五条悟の胸に顔を押し付けられて、またあの香りが漂って脳が痺れる。
なんだこの匂い…思い出せ、思い出せ私ー…!
あともう少しで出てきそうなところでパッと体を離された。
「君さぁ、ほんと厄介な子だねぇ。」
『寄ってくる呪霊が全部イケメンだったらいいのに。』
「え、何それ。気持ち悪ッ。」
『冗談ですよ。』
「この業界にいたらイケメンなんてわんさかいるでしょーに。」と間違いないことを言われた。
そりゃ普通に暮らしているよりは…。
『………あなた、モテるでしょ。』
「え、なんで?」
『顔がいいから。』
五条悟はいつの間に目隠しを付け直したのか、また貼り付けたような笑みで「山の数ほど経験してきたよ。」なんて言いやがる。
やっぱりクズだ…!
自分が男の経験がほとんどないからという悔しさもあって、『…んなに面がいいなら女の子捕まえに行ってろ!!』なんて負け犬の遠吠えをして楽屋を出た。
「嘘に決まってんだろ。純粋だなぁ。」
そんなことを五条悟が言っていたなんて、当然知る由もない。
.
仕事中もずっとイライラが取れなくて、自分ってこんなにも男に飢えていたのかってショックを受けつつもなんとかスケジュールを終えた。
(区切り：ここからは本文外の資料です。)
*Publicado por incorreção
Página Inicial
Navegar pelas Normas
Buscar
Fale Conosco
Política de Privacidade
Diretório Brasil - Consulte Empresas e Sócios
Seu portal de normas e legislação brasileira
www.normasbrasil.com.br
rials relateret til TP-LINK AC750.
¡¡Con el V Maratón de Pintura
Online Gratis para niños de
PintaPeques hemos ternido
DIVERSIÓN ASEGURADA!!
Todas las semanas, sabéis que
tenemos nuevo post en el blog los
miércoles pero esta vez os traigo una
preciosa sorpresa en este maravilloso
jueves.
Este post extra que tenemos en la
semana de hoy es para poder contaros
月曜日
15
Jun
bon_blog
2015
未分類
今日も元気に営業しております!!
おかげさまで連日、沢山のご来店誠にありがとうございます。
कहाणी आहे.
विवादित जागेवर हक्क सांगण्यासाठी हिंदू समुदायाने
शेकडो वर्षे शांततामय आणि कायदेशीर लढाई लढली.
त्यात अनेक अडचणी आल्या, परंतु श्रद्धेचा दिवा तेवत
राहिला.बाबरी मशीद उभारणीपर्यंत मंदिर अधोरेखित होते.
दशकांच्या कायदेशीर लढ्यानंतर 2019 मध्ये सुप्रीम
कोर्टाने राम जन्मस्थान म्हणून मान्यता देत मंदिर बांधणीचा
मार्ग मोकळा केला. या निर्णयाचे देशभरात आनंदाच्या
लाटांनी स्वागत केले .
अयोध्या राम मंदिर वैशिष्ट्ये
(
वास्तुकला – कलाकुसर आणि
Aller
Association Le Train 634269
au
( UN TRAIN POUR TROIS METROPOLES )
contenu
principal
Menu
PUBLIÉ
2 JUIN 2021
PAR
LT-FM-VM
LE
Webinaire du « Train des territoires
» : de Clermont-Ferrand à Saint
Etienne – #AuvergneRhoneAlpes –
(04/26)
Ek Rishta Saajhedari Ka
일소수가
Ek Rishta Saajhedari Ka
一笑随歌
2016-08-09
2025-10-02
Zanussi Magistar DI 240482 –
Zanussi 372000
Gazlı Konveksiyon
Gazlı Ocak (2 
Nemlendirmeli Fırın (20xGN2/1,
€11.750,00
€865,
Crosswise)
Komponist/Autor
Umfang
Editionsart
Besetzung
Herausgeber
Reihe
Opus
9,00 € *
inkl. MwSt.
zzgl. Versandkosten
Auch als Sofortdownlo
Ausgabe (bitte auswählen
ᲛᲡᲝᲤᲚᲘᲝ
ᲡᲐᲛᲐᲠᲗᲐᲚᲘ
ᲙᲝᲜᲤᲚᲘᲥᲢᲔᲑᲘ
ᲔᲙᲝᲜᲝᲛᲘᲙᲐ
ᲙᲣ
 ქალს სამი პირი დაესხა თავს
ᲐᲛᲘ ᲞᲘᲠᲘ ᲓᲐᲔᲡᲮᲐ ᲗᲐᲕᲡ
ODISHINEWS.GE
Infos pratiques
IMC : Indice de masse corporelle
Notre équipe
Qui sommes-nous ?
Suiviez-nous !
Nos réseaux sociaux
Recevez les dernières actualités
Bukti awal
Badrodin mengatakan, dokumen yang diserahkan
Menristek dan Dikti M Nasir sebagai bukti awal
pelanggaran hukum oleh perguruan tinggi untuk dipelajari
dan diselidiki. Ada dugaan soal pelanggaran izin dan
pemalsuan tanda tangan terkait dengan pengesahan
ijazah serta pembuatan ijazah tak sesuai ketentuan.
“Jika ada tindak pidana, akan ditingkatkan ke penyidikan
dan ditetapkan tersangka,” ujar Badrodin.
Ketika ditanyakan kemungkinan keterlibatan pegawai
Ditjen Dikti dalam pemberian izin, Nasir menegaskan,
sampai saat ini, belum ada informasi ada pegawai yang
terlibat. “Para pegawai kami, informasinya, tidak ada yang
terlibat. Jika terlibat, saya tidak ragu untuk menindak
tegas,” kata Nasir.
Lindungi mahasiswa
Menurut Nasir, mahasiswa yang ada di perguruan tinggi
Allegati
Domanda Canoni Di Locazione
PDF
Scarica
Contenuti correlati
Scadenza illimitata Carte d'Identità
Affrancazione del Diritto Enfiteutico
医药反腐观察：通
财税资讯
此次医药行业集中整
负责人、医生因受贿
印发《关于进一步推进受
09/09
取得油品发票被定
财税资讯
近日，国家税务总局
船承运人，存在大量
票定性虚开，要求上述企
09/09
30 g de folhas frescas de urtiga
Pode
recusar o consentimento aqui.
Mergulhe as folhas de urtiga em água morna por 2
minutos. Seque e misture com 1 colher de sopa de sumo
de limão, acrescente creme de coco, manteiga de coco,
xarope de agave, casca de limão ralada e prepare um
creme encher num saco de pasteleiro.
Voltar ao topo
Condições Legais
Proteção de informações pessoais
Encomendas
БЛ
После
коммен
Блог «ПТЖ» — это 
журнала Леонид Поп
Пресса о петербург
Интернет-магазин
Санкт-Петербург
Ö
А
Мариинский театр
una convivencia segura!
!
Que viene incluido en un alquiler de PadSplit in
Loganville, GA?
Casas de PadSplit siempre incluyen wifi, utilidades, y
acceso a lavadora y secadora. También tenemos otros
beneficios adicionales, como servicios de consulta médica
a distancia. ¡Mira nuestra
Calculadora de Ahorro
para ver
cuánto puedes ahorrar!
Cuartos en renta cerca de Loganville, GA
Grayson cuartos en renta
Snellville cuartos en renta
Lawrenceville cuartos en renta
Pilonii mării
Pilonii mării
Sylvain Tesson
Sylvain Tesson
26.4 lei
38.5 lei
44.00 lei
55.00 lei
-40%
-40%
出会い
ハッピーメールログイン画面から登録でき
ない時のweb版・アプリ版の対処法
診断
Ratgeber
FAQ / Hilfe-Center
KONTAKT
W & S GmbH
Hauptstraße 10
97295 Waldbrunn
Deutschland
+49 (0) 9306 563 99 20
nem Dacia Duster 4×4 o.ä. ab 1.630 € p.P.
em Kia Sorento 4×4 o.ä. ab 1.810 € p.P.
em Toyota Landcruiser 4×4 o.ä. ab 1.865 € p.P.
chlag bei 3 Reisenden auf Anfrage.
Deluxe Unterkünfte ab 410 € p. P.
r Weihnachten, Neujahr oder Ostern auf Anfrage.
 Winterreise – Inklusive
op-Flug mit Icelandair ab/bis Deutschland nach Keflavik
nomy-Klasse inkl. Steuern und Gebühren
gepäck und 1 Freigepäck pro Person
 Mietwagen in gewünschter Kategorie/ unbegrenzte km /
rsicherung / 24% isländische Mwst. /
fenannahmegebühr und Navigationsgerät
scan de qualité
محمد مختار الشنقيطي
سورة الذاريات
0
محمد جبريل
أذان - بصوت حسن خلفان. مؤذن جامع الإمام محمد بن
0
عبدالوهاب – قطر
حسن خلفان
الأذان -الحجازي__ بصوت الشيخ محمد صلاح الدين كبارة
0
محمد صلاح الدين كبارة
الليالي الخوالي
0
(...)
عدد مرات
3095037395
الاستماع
「ほんとごめん、ちょっとだけ教え子達のところに行ってくるね。」
そう言って五条悟は一足先にタクシーに乗って行ってしまった。
そもそも教師だったのか。
あれが先生って…大丈夫だろうか。
それにしても、彼については知らないことが多すぎる。
今日は現場が近かったことと、タクシーがなかなか捕まらないから歩いて帰ることにした。
夜の10時前。
生暖かい風が頬に触れた。
湿気が多い、どんよりした空気。
『……気味悪い。』
早く帰って、映画見ながら半身浴でもして寝よう。
そう決めて歩く足を早めた。
あと少し、そこの角を曲がれば………
クンッ
『え、………』
後ろから足を掴まれた感覚に、徐に後ろを向くけど特に何もない。
……嫌だ。
わかる、見えなくても"いる"というのが。
こんなにも身近に感じたことがなくて、私は恐怖で動けなくなっていた。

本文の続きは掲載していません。